The present invention relates to a cold and hot refrigerator that can actively utilize the heat generated in the heat generating portion of the thermoelectric element. To this end, a heat generating heat exchanger 117 and an endothermic heat exchanger 119 are installed at both sides of the thermoelectric element 115, respectively, and the heating chamber 103 and the refrigerating chamber which are in surface contact with the heat exchangers 117 and 119, respectively. 105 is provided, respectively, the heat compartment and the refrigerating compartment are heat exchanged respectively. On one side of the thermoelectric element in contact with the heat generating heat exchanger 117 is formed a heat generating portion (115a) for generating heat by the heat generation phenomenon, the thermoelectric element in contact with the endothermic heat exchanger (119). On the other side of the endothermic portion 115b for generating cold and hot due to the endothermic phenomenon is formed. A heat dissipation opening 123 is formed at one side of the refrigerator body covering the warming chamber 103, and a heat dissipation fan 125 is installed at the heat dissipating opening, and a temperature of the warming chamber is higher than a predetermined temperature in the refrigerating chamber and the warming chamber. When the heat radiating fan 125 is operated, temperature sensors 127a and 127b are input to the control unit.

Description

Device for heating and cooling apparatus of useing thermoelectic degauss

The present invention relates to a cold and hot refrigerator, and more particularly, to a cold and cold refrigerator using a thermoelectric element that can be operated at the same time by refrigerating the hot and cold air generated in the thermoelectric element with two heat exchangers, respectively.

In general, a refrigerator is a home appliance installed with components of a refrigeration cycle therein, thereby supplying cold air generated therefrom to a freezer compartment refrigerator compartment to maintain freshness of various foods for a long time.

Components of the refrigeration cycle include a condenser, a capillary tube, a heat exchanger, etc. from the compressor, the low-temperature low-pressure liquid refrigerant flows through the refrigerant pipe inside the heat exchanger, the liquid refrigerant takes the heat of the air around the evaporator to vaporize do. Thus, the air around the evaporator is converted to cold.

However, in the case of a refrigeration cycle using a refrigerant to install a compressor in order to compress the refrigerant, the compressor occupies a relatively large proportion in the refrigerator, there is a limit to miniaturizing the refrigerator. In addition, since a considerable noise is generated in the compressor, when the refrigerator is installed in a narrow space, it may cause noise. Therefore, when it is necessary to miniaturize the refrigerator and install the refrigerator in a narrow space, a compressor using a thermoelectric element is not used but a compressor is frequently used.

1 is a cross-sectional view showing a configuration of a refrigerator of a direct cooling method using a thermoelectric device according to the prior art. As shown in the drawing, a refrigerator compartment 3, which is a storage space, is formed inside the refrigerator body 1, and a door 5 that selectively opens and closes the refrigerator compartment 3 is installed.
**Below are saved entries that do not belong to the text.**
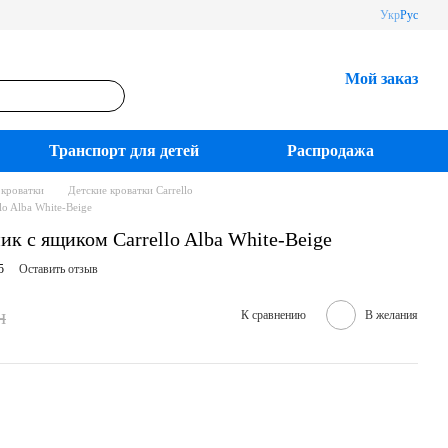
Укр
Рус
Мой заказ
Транспорт для детей
Распродажа
 кроватки
Детские кроватки Carrello
lo Alba White-Beige
ик с ящиком Carrello Alba White-Beige
5
Оставить отзыв
н
К сравнению
В желания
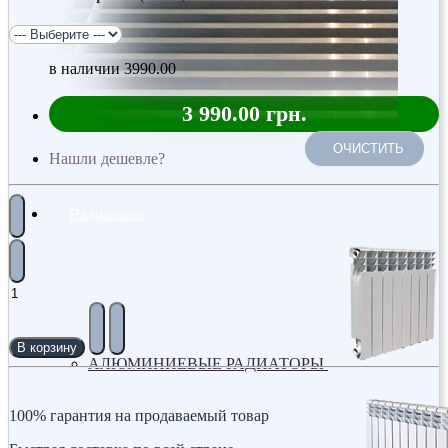
в наличии
3990.00
3 990.00 грн.
ОЧИСТИТЬ
Нашли дешевле?
Радиаторы
В корзину
АЛЮМИНИЕВЫЕ РАДИАТОРЫ
100% гарантия на продаваемый товар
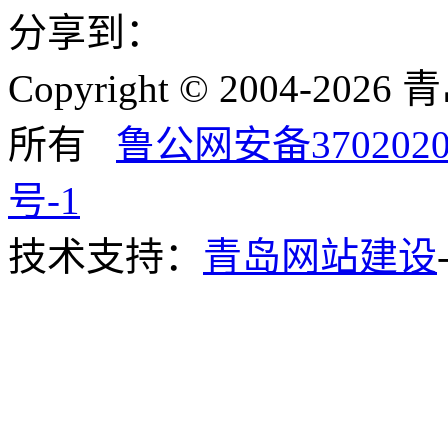
分享到：
Copyright © 2004-
所有
鲁公网安备3702020
号-1
技术支持：
青岛网站建设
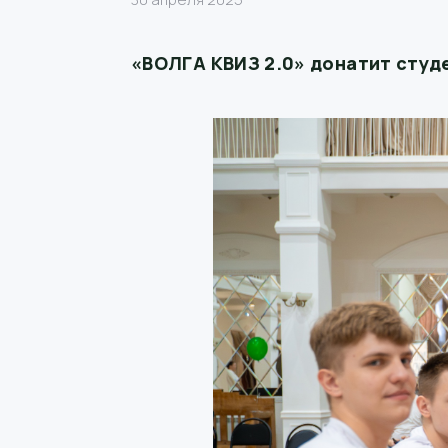
«ВОЛГА КВИЗ 2.0» донатит студ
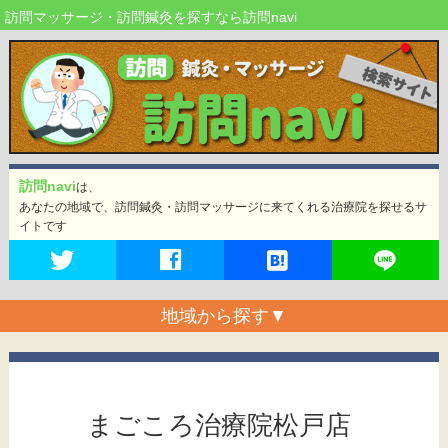
訪問マッサージ・訪問鍼灸を探すなら訪問navi
訪問navi
は、
あなたの地域で、訪問鍼灸・訪問マッサージに来てくれる治療院を探せるサ
イトです
地域から探す
▼
まごころ治療院松戸店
The refrigerator body 1 includes an outer case 7 forming an inner wall of the interior of the refrigerator, and an inner case 9 forming the inside of the refrigerator compartment, and an outer case 7 between the cases 7 and 9. The heat insulation layer 11 for interfering the electric transmission inside the inner case 9 is embedded. In addition, the inner case 9 is made of a material having excellent heat transfer so that the heat exchanger and the refrigerating chamber can be heat exchanged by a direct cooling method.

The thermoelectric element 13 is installed on the rear surface of the refrigerator body 1. The front of the thermoelectric element 13 is provided with an indoor heat exchanger 15 which is in surface contact with the inner case 9 of the storage compartment 3, and the outdoor heat exchange connected to the outside at the rear of the thermoelectric element 13. 17 is provided. A heat radiating fan 19 is provided at the rear of the outdoor heat exchanger so that the outdoor heat exchanger 17 exchanges heat with the outside air.
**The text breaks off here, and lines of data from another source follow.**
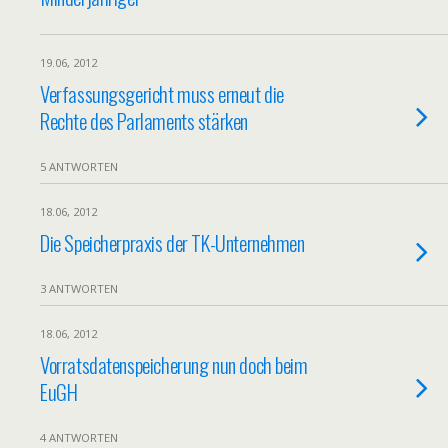
19.06, 2012
Verfassungsgericht muss erneut die
Rechte des Parlaments stärken
5 ANTWORTEN
18.06, 2012
Die Speicherpraxis der TK-Unternehmen
3 ANTWORTEN
18.06, 2012
Vorratsdatenspeicherung nun doch beim
EuGH
4 ANTWORTEN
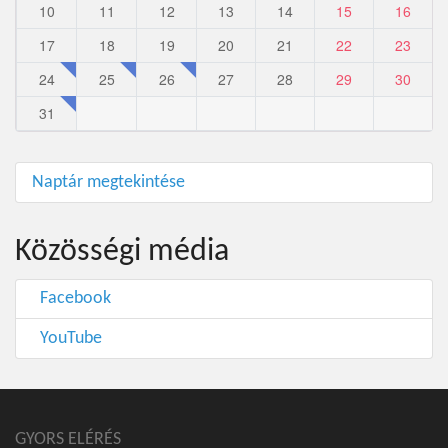
10
11
12
13
14
15
16
17
18
19
20
21
22
23
24
25
26
27
28
29
30
31
Naptár megtekintése
Közösségi média
Facebook
YouTube
GYORS ELÉRÉS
The thermoelectric element 13 is a semiconductor, and the thermoelectric element 13 simultaneously absorbs heat and generates heat. Therefore, heat is generated while a heat generation occurs on the joint surface with the outdoor heat exchanger 17, and cold air is generated while the endothermic phenomenon occurs on the joint surface of the indoor heat exchanger 15.
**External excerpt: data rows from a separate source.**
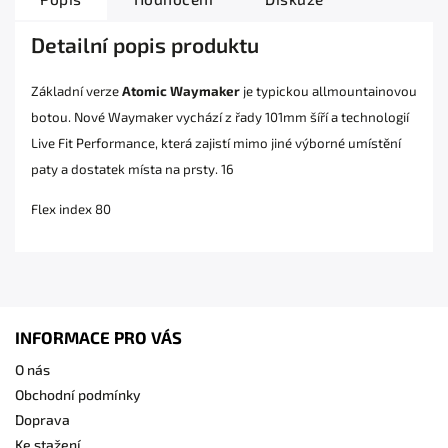
Detailní popis produktu
Základní verze
Atomic Waymaker
je typickou allmountainovou
botou. Nové Waymaker vychází z řady 101mm šíří a technologií
Live Fit Performance, která zajistí mimo jiné výborné umístění
paty a dostatek místa na prsty. 16
Flex index 80
INFORMACE PRO VÁS
O nás
Obchodní podmínky
Doprava
Ke stažení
The indoor heat exchanger 15 is made of aluminum having excellent thermal conductivity and easy manufacturing. In addition, the outdoor heat exchanger (17) also serves to generate heat generated by heat exchange between the indoor heat exchanger (15) and the refrigerating chamber (3) by exchanging heat with external air, and thus made of aluminum having excellent thermal conductivity. do.

Since the endothermic performance of the indoor heat exchanger 15 and the exothermic performance of the outdoor heat exchanger 17 interact with each other to exchange heat, the outdoor heat exchanger 17 is generally larger than the indoor heat exchanger 15 in order to increase the heat generation efficiency of the outdoor heat exchanger 15. The heat exchange area of is made wide. In particular, this is more so in case the heat dissipation fan 19 is not installed to promote the heat exchange operation behind the outdoor heat exchanger 17.

Looking at the operation by the configuration as described above are as follows.

First, when power is applied to the refrigerator, the thermoelectric elements 13 installed between the heat insulating layers 11 are operated, and the surface of the thermoelectric elements 13 in surface contact with the indoor heat exchanger 15 (hereinafter referred to as a heat absorbing portion). ) Is rapidly cooled, so that the indoor heat exchanger (15) is also cooled.

Therefore, the indoor heat exchanger 15 absorbs the surrounding heat through the inner case 9, and the heat absorbed in this way is the surface of the thermoelectric element 13 which is in surface contact with the outdoor heat exchanger 17 (hereinafter, heat generation). Is discharged to the outdoor heat exchanger (17). At this time, the power applied for the operation of the thermoelectric element 13 is also applied to the heat dissipation fan 19 to drive the heat dissipation fan 19. The heat dissipation fan forms an airflow to promote the heat exchange operation of the outdoor heat exchanger 17.

However, the refrigerator using the thermoelectric element of the prior art as described above has the following problems.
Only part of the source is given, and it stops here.